Re: [PATCH] sched/fair: vruntime should normalize when switching from fair

From: Steve Muckle
Date: Fri Aug 24 2018 - 17:17:37 EST


On 08/23/2018 11:54 PM, Juri Lelli wrote:
I tried to catch this issue on my Arm64 Juno board using pi_test (and a
slightly adapted pip_test (usleep_val = 1500 and keep low as cfs)) from
rt-tests but wasn't able to do so.

# pi_stress --inversions=1 --duration=1 --groups=1 --sched id=low,policy=cfs

Starting PI Stress Test
Number of thread groups: 1
Duration of test run: 1 seconds
Number of inversions per group: 1
Admin thread SCHED_FIFO priority 4
1 groups of 3 threads will be created
High thread SCHED_FIFO priority 3
Med thread SCHED_FIFO priority 2
Low thread SCHED_OTHER nice 0

# ./pip_stress

In both cases, the cfs task entering rt_mutex_setprio() is queued, so
dequeue_task_fair()->dequeue_entity(), which subtracts cfs_rq->min_vruntime
from se->vruntime, is called on it before it gets the rt prio.

Maybe it requires a very specific use of the pthread library to provoke this
issue by making sure that the cfs tasks really blocks/sleeps?

Maybe one could play with rt-app to recreate such specific use case?

https://github.com/scheduler-tools/rt-app/blob/master/doc/tutorial.txt#L459

This was reproduced for me on tip of mainline by using the program at the end of this mail.
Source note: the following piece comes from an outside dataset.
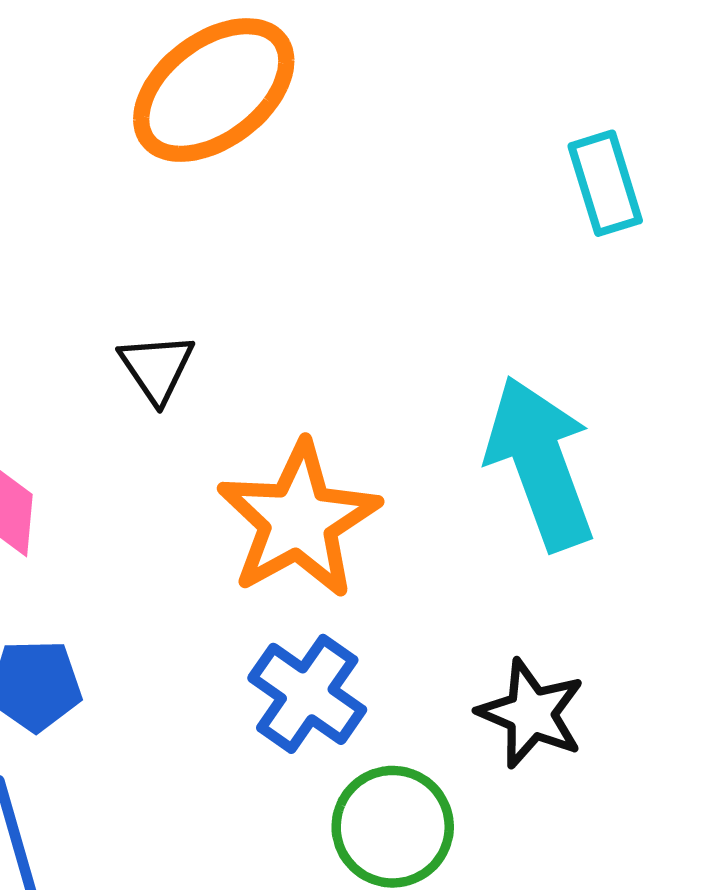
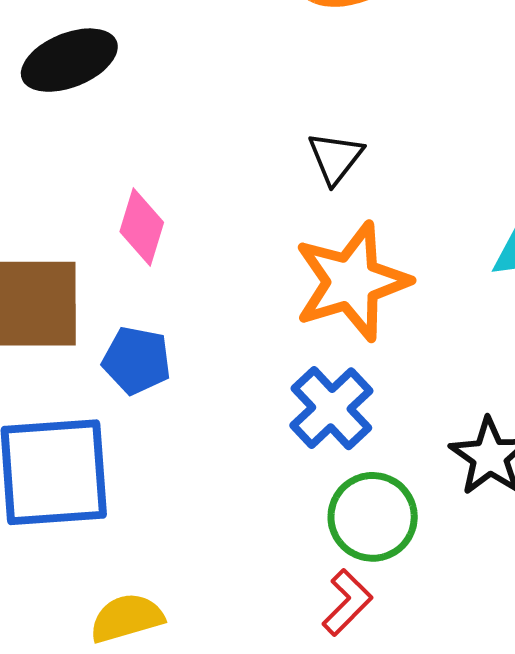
black triangle: (157, 368) -> (335, 158), moved

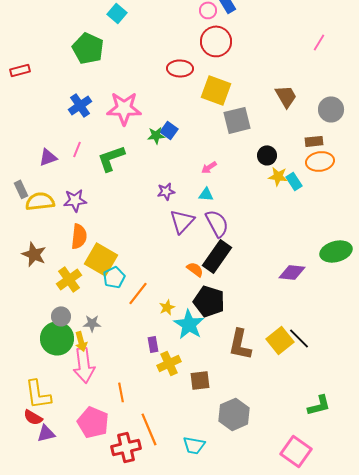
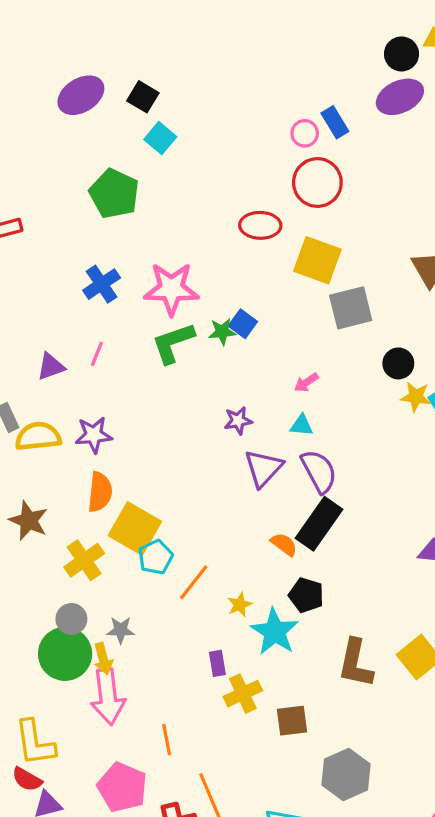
green L-shape: (111, 158) -> (173, 343), moved
black pentagon: (209, 301) -> (306, 595), size x0.7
It was run in a 2 CPU virtualbox VM. Relevant annotated bits of the trace:

low-prio thread vruntime is 752ms
pi-vruntime-tes-598 [001] d... 520.572459: sched_stat_runtime: comm=pi-vruntime-tes pid=598 runtime=29953 [ns] vruntime=752888705 [ns]

low-prio thread waits on a_sem
pi-vruntime-tes-598 [001] d... 520.572465: sched_switch: prev_comm=pi-vruntime-tes prev_pid=598 prev_prio=120 prev_state=D ==> next_comm=swapper/1 next_pid=0 next_prio=120

high prio thread finishes wakeup, then sleeps for 1ms
<idle>-0 [000] dNh. 520.572483: sched_wakeup: comm=pi-vruntime-tes pid=597 prio=19 target_cpu=000
<idle>-0 [000] d... 520.572486: sched_switch: prev_comm=swapper/0 prev_pid=0 prev_prio=120 prev_state=S ==> next_comm=pi-vruntime-tes next_pid=597 next_prio=19
pi-vruntime-tes-597 [000] d... 520.572498: sched_switch: prev_comm=pi-vruntime-tes prev_pid=597 prev_prio=19 prev_state=D ==> next_comm=swapper/0 next_pid=0 next_prio=120

high prio thread wakes up after 1ms sleep, posts a_sem which starts to wake low-prio thread, then tries to grab pi_mutex, which low-prio thread has
<idle>-0 [000] d.h. 520.573876: sched_waking: comm=pi-vruntime-tes pid=597 prio=19 target_cpu=000
<idle>-0 [000] dNh. 520.573879: sched_wakeup: comm=pi-vruntime-tes pid=597 prio=19 target_cpu=000
<idle>-0 [000] d... 520.573887: sched_switch: prev_comm=swapper/0 prev_pid=0 prev_prio=120 prev_state=S ==> next_comm=pi-vruntime-tes next_pid=597 next_prio=19
pi-vruntime-tes-597 [000] d... 520.573895: sched_waking: comm=pi-vruntime-tes pid=598 prio=120 target_cpu=001

low-prio thread pid 598 gets pi_mutex priority inheritance, this happens while low-prio thread is in waking state
pi-vruntime-tes-597 [000] d... 520.573911: sched_pi_setprio: comm=pi-vruntime-tes pid=598 oldprio=120 newprio=19

high-prio thread sleeps on pi_mutex
pi-vruntime-tes-597 [000] d... 520.573919: sched_switch: prev_comm=pi-vruntime-tes prev_pid=597 prev_prio=19 prev_state=D ==> next_comm=swapper/0 next_pid=0 next_prio=120

low-prio thread finishes wakeup
<idle>-0 [001] dNh. 520.573932: sched_wakeup: comm=pi-vruntime-tes pid=598 prio=19 target_cpu=001
<idle>-0 [001] d... 520.573936: sched_switch: prev_comm=swapper/1 prev_pid=0 prev_prio=120 prev_state=S ==> next_comm=pi-vruntime-tes next_pid=598 next_prio=19

low-prio thread releases pi-mutex, loses pi boost, high-prio thread wakes for pi-mutex
pi-vruntime-tes-598 [001] d... 520.573946: sched_pi_setprio: comm=pi-vruntime-tes pid=598 oldprio=19 newprio=120
pi-vruntime-tes-598 [001] dN.. 520.573954: sched_waking: comm=pi-vruntime-tes pid=597 prio=19 target_cpu=000

low-prio thread vruntime is 1505ms
pi-vruntime-tes-598 [001] dN.. 520.573966: sched_stat_runtime: comm=pi-vruntime-tes pid=598 runtime=20150 [ns] vruntime=1505797560 [ns]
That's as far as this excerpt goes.